2

I'm designing an Ring Oscillator based PUF as part of my Masters Degree Research. 

Enviroment:

Vivado 17.4

ZYBO (XC7Z010).

My design plan is as follow:

I have created three files , datapath, controller and a top module. In the Top module both of the datapath and controller are instantiated.

The datapath is the core Ring Oscillator PUF with a counter which counts its frequency.

The Controller is basically an Moore FSM. Which enables the RO for 0.5ms using a 100MHz Clock. So with a period of 10ns , it keeps incrementing a 16 bit counter and see if the it reached 50,000. If it is , it set enable = 0 meaning that 0.5ms has passed.
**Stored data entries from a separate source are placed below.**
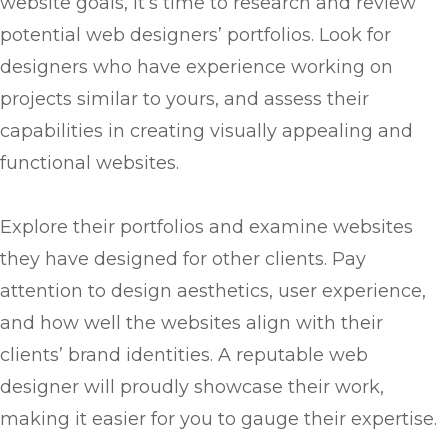
website goals, it’s time to research and review
potential web designers’ portfolios. Look for
designers who have experience working on
projects similar to yours, and assess their
capabilities in creating visually appealing and
functional websites.
Explore their portfolios and examine websites
they have designed for other clients. Pay
attention to design aesthetics, user experience,
and how well the websites align with their
clients’ brand identities. A reputable web
designer will proudly showcase their work,
making it easier for you to gauge their expertise.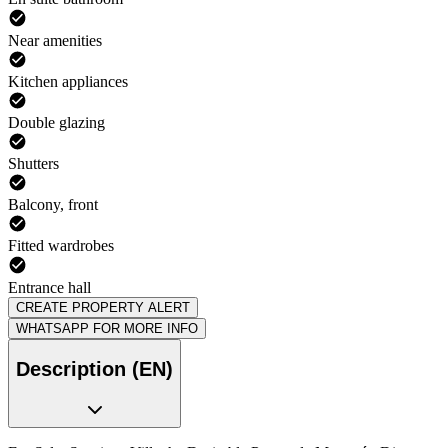
Near amenities
Kitchen appliances
Double glazing
Shutters
Balcony, front
Fitted wardrobes
Entrance hall
CREATE PROPERTY ALERT
WHATSAPP FOR MORE INFO
Description (EN)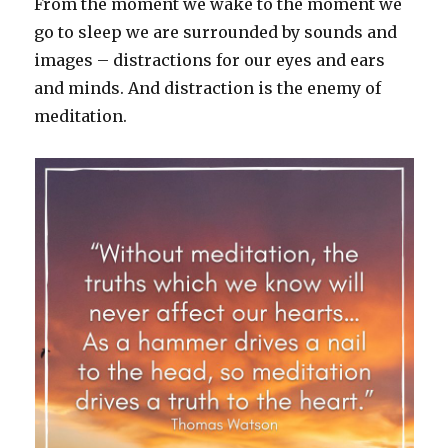
From the moment we wake to the moment we
go to sleep we are surrounded by sounds and
images – distractions for our eyes and ears
and minds. And distraction is the enemy of
meditation.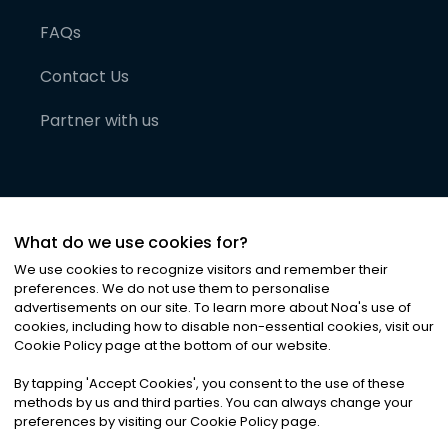
FAQs
Contact Us
Partner with us
What do we use cookies for?
We use cookies to recognize visitors and remember their
preferences. We do not use them to personalise
advertisements on our site. To learn more about Noa
'
s use of
cookies, including how to disable non-essential cookies, visit our
©
2026
Noa News Ltd. ALL RIGHTS RESERVED
Cookie Policy page at the bottom of our website.
Privacy
Terms & Conditions
Cookies
|
|
By tapping
'
Accept Cookies
'
, you consent to the use of these
methods by us and third parties. You can always change your
preferences by visiting our Cookie Policy page.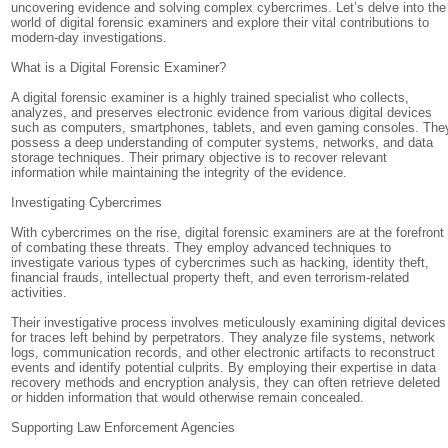
uncovering evidence and solving complex cybercrimes. Let’s delve into the
world of digital forensic examiners and explore their vital contributions to
modern-day investigations.
What is a Digital Forensic Examiner?
A digital forensic examiner is a highly trained specialist who collects,
analyzes, and preserves electronic evidence from various digital devices
such as computers, smartphones, tablets, and even gaming consoles. The
possess a deep understanding of computer systems, networks, and data
storage techniques. Their primary objective is to recover relevant
information while maintaining the integrity of the evidence.
Investigating Cybercrimes
With cybercrimes on the rise, digital forensic examiners are at the forefront
of combating these threats. They employ advanced techniques to
investigate various types of cybercrimes such as hacking, identity theft,
financial frauds, intellectual property theft, and even terrorism-related
activities.
Their investigative process involves meticulously examining digital devices
for traces left behind by perpetrators. They analyze file systems, network
logs, communication records, and other electronic artifacts to reconstruct
events and identify potential culprits. By employing their expertise in data
recovery methods and encryption analysis, they can often retrieve deleted
or hidden information that would otherwise remain concealed.
Supporting Law Enforcement Agencies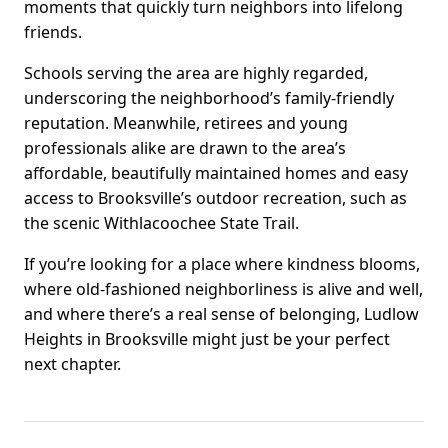
moments that quickly turn neighbors into lifelong
friends.
Schools serving the area are highly regarded,
underscoring the neighborhood’s family-friendly
reputation. Meanwhile, retirees and young
professionals alike are drawn to the area’s
affordable, beautifully maintained homes and easy
access to Brooksville’s outdoor recreation, such as
the scenic Withlacoochee State Trail.
If you’re looking for a place where kindness blooms,
where old-fashioned neighborliness is alive and well,
and where there’s a real sense of belonging, Ludlow
Heights in Brooksville might just be your perfect
next chapter.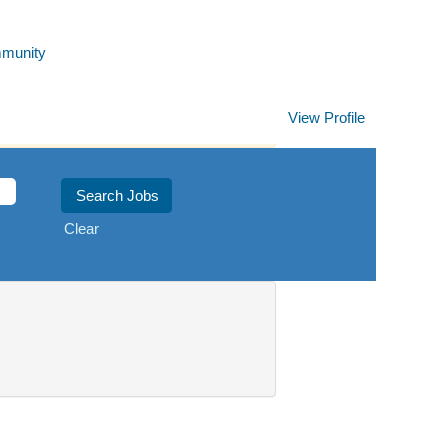
mmunity
View Profile
Clear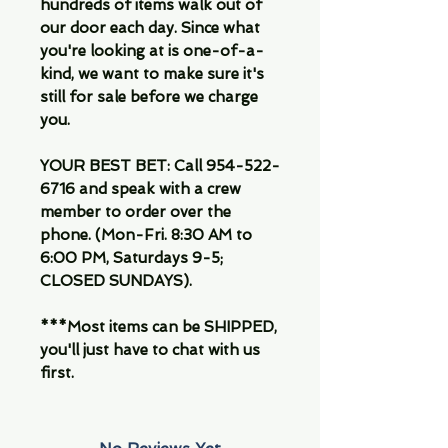
hundreds of items walk out of
our door each day. Since what
you're looking at is one-of-a-
kind, we want to make sure it's
still for sale before we charge
you.
YOUR BEST BET:
Call 954-522-
6716 and speak with a crew
member to order over the
phone. (Mon-Fri. 8:30 AM to
6:00 PM, Saturdays 9-5;
CLOSED SUNDAYS).
***Most items can be SHIPPED,
you'll just have to chat with us
first.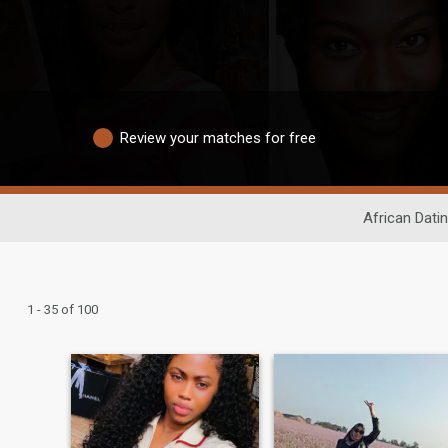
Review your matches for free
African Dati
1 - 35 of 100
enter image description here

datapath.v

`timescale 1ns / 1ps
/*
Whenever enable signal is set to logic 1, The ring oscilator keeps generating a square wave , 
which is fed into a 32-bit counter ,  on every negeative edge of the pulse (clock) the counter 
gets incremented by 1.

*/
module datapath(
    input enable, reset, 
    output  [31:0] counter 
    );
 
// Intermediate Connections    
wire w1,w2,w3;

// Output of Ring Oscillator 
wire clk;

// 32-bit register to hold value for the counter
reg [31:0] count = 0;

and #2(w1, enable, clk);
not #1(w2,w1);
not #1(w3, w2);
not #1(clk, w3);


always@(negedge clk)
 begin
    if (enable)
        count <= count + 1;
    if (reset)
        count <= 0;
  end
  assign counter = count;
endmodule

controller.v

/*
For a 100MHz clock on the FPGA, The counter will have exactly the value 50,000 in the counter. 
Period of each clock cycle will be 10ns , so 50,000 X 10 = 500,000 ns =  0.5ms
This controller enable the RO enable for 0.5ms and see how much it the value of counter is after 0.5ms, aka RO frequecny.

*/
`timescale 1ns / 1ps

module controller(
    input clk,
    output reg reset = 1'b0, enable = 1'b0 
    );

parameter START=0, RUN=1, STOP=2;
reg [1:0] state;
reg cmp = 0;

reg [15:0] counter = 0;

always @(posedge  clk) 
begin
    case (state)
    START:  begin
                enable <= 1;
                state <= RUN;
            end
     RUN:   begin 
                if (cmp)
                    state <= STOP;
                else
                    state <= RUN;
                 
             end
    STOP: 
            begin
                enable <= 0;
             end
    default: 
             state <= START;
    endcase;
end


always @(posedge clk)
begin
    counter <= counter+1;
    if (counter == 50000) 
        begin
            counter <= 0;
            cmp <= 1;
        end
     if (reset)
            counter <= 0;
end

endmodule

top.v

/* 
Datapath:
input: enable, reset, 
output:  [31:0] counter 

Controller:
input :  clk,
output: reset, enable

*/

`timescale 1ns / 1ps

module top( input clk_f, reset_f ,   output [31:0] counter);

wire enable, reset;

datapath D(enable, reset, counter);
controller C(clk_f, reset, enable);

endmodule

Test Bench:

`timescale 1ns / 1ps

module testbench();
// inputs
reg clk;
reg reset;

// Output
wire [31:0] counter;


top uut(clk,reset,counter);

initial begin
    reset = 0; 
    clk=0;
    forever #5 clk=~clk;

end

initial 
begin

#100 $finish;
end;

endmodule

The results with the test bench  enter image description here

Running the simulation for 0.5ms The results seems correct and indicating the design works as expected.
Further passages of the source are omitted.